§ **Required action**
Among the records, which lines include "gibi"? List them.

========

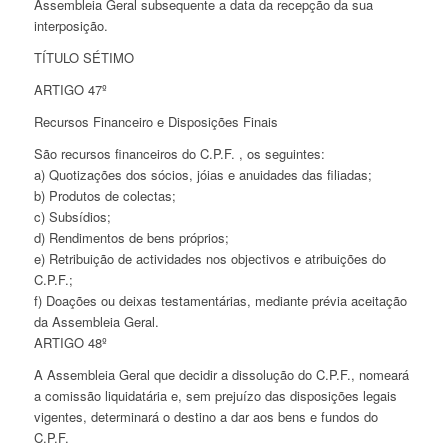
Assembleia Geral subsequente a data da recepção da sua
interposição.
TÍTULO SÉTIMO
ARTIGO 47º
Recursos Financeiro e Disposições Finais
São recursos financeiros do C.P.F. , os seguintes:
a) Quotizações dos sócios, jóias e anuidades das filiadas;
b) Produtos de colectas;
c) Subsídios;
d) Rendimentos de bens próprios;
e) Retribuição de actividades nos objectivos e atribuições do
C.P.F.;
f) Doações ou deixas testamentárias, mediante prévia aceitação
da Assembleia Geral.
ARTIGO 48º
A Assembleia Geral que decidir a dissolução do C.P.F., nomeará
a comissão liquidatária e, sem prejuízo das disposições legais
vigentes, determinará o destino a dar aos bens e fundos do
C.P.F.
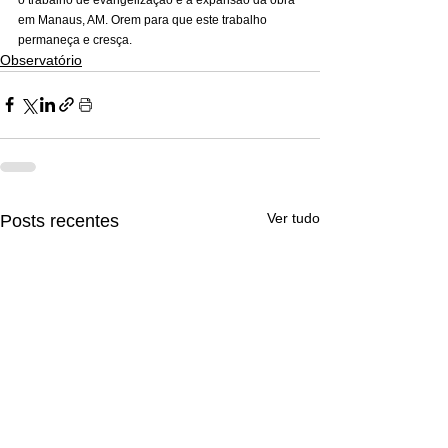
em Manaus, AM. Orem para que este trabalho 
permaneça e cresça.
Observatório
Ver tudo
Posts recentes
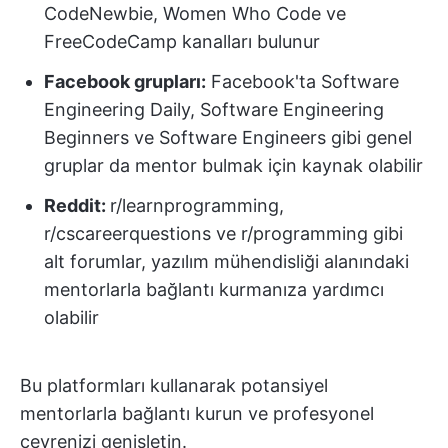
CodeNewbie, Women Who Code ve
FreeCodeCamp kanalları bulunur
Facebook grupları:
Facebook'ta Software
Engineering Daily, Software Engineering
Beginners ve Software Engineers gibi genel
gruplar da mentor bulmak için kaynak olabilir
Reddit:
r/learnprogramming,
r/cscareerquestions ve r/programming gibi
alt forumlar, yazılım mühendisliği alanındaki
mentorlarla bağlantı kurmanıza yardımcı
olabilir
Bu platformları kullanarak potansiyel
mentorlarla bağlantı kurun ve profesyonel
çevrenizi genişletin.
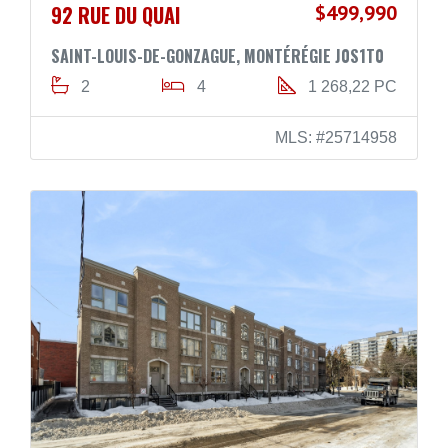
92 RUE DU QUAI
$499,990
SAINT-LOUIS-DE-GONZAGUE, MONTÉRÉGIE J0S1T0
2
4
1 268,22 PC
MLS: #25714958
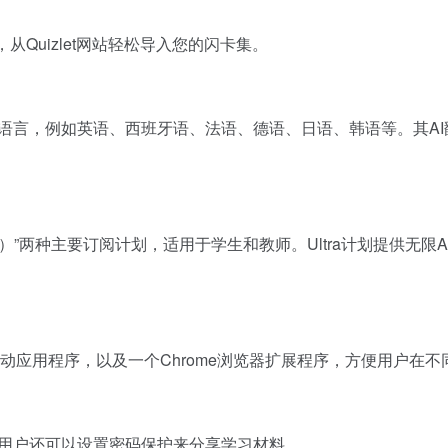
，从Quizlet网站轻松导入您的闪卡集。
多种语言，例如英语、西班牙语、法语、德语、日语、韩语等。其A
付或年付）”两种主要订阅计划，适用于学生和教师。Ultra计划提
设备的移动应用程序，以及一个Chrome浏览器扩展程序，方便用户
。用户还可以设置密码保护来分享学习材料。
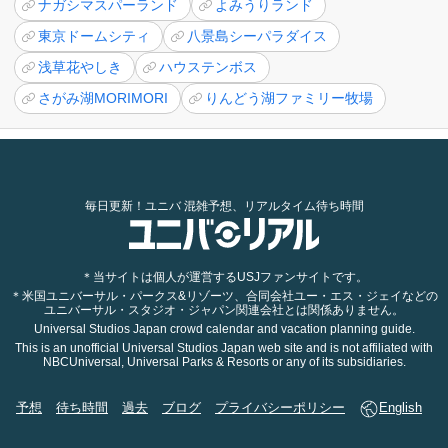
ナガシマスパーランド
よみうりランド
東京ドームシティ
八景島シーパラダイス
浅草花やしき
ハウステンボス
さがみ湖MORIMORI
りんどう湖ファミリー牧場
毎日更新！ユニバ 混雑予想、リアルタイム待ち時間
＊当サイトは個人が運営するUSJファンサイトです。
＊米国ユニバーサル・パークス&リゾーツ、合同会社ユー・エス・ジェイなどの
ユニバーサル・スタジオ・ジャパン関連会社とは関係ありません。
Universal Studios Japan crowd calendar and vacation planning guide.
This is an unofficial Universal Studios Japan web site and is not affiliated with
NBCUniversal, Universal Parks & Resorts or any of its subsidiaries.
予想
待ち時間
過去
ブログ
プライバシーポリシー
English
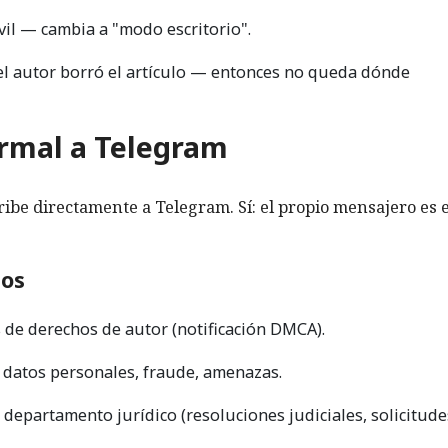
vil — cambia a "modo escritorio".
el autor borró el artículo — entonces no queda dónde
ormal a Telegram
cribe directamente a Telegram. Sí: el propio mensajero es e
sos
 de derechos de autor (notificación DMCA).
datos personales, fraude, amenazas.
 departamento jurídico (resoluciones judiciales, solicitude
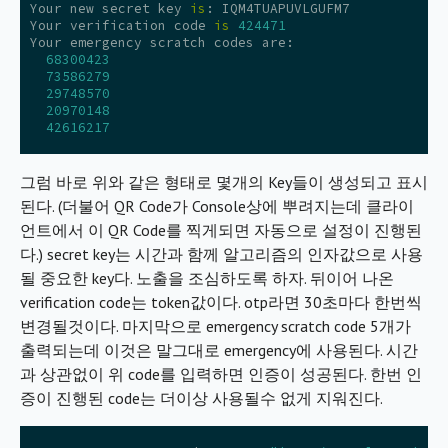
Your
new
secret
key
is
:
IQM4TUAPUVLGUFM7
Your
verification
code
is
424471
Your
emergency
scratch
codes
are
:
68300423
73586279
29748570
20970148
42616217
그럼 바로 위와 같은 형태로 몇개의 Key들이 생성되고 표시
된다. (더불어 QR Code가 Console상에 뿌려지는데 클라이
언트에서 이 QR Code를 찍게되면 자동으로 설정이 진행된
다.) secret key는 시간과 함께 알고리즘의 인자값으로 사용
될 중요한 key다. 노출을 조심하도록 하자. 뒤이어 나온
verification code는 token값이다. otp라면 30초마다 한번씩
변경될것이다. 마지막으로 emergency scratch code 5개가
출력되는데 이것은 말그대로 emergency에 사용된다. 시간
과 상관없이 위 code를 입력하면 인증이 성공된다. 한번 인
증이 진행된 code는 더이상 사용될수 없게 지워진다.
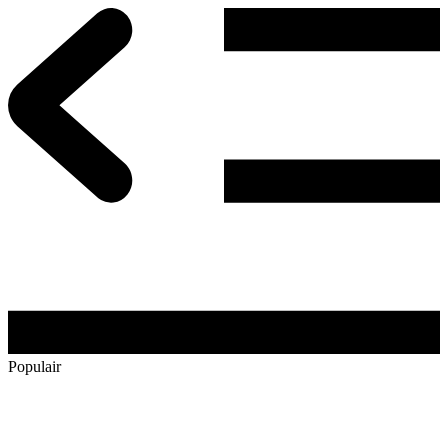
Populair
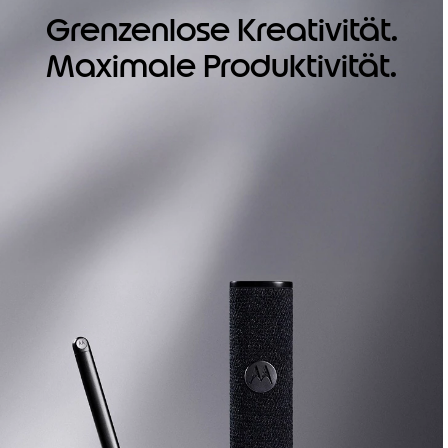
Grenzenlose Kreativität.
Maximale Produktivität.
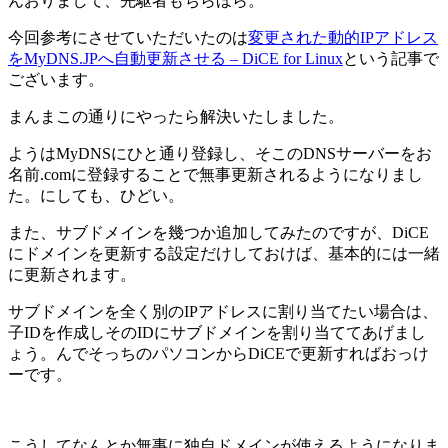
んおりまして、先駆者もちらほら。
今回参考にさせていただいたのは
変更された動的IPアドレス
をMyDNS.JPへ自動更新させる – DiCE for Linux
という記事で
ございます。
まんまこの通りにやったら解決いたしました。
ようはMyDNSにひと通り登録し、そこのDNSサーバーをお
名前.comに登録することで無事更新されるようになりまし
た。にしても、ひどい。
また、サブドメインを幾つか追加してみたのですが、DiCE
にドメインを更新する設定だけしておけば、基本的には一緒
に更新されます。
サブドメインを全く別のIPアドレスに割り当てたい場合は、
子IDを作成しそのIDにサブドメインを割り当ててあげまし
ょう。んでそっちのパソコンからDiCEで更新すればおっけ
ーです。
こうしてなんとか無事に独自ドメインが使えるようになりま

========

§ **Answer to the exercise**
Beginners ve Software Engineers gibi genel
r/cscareerquestions ve r/programming gibi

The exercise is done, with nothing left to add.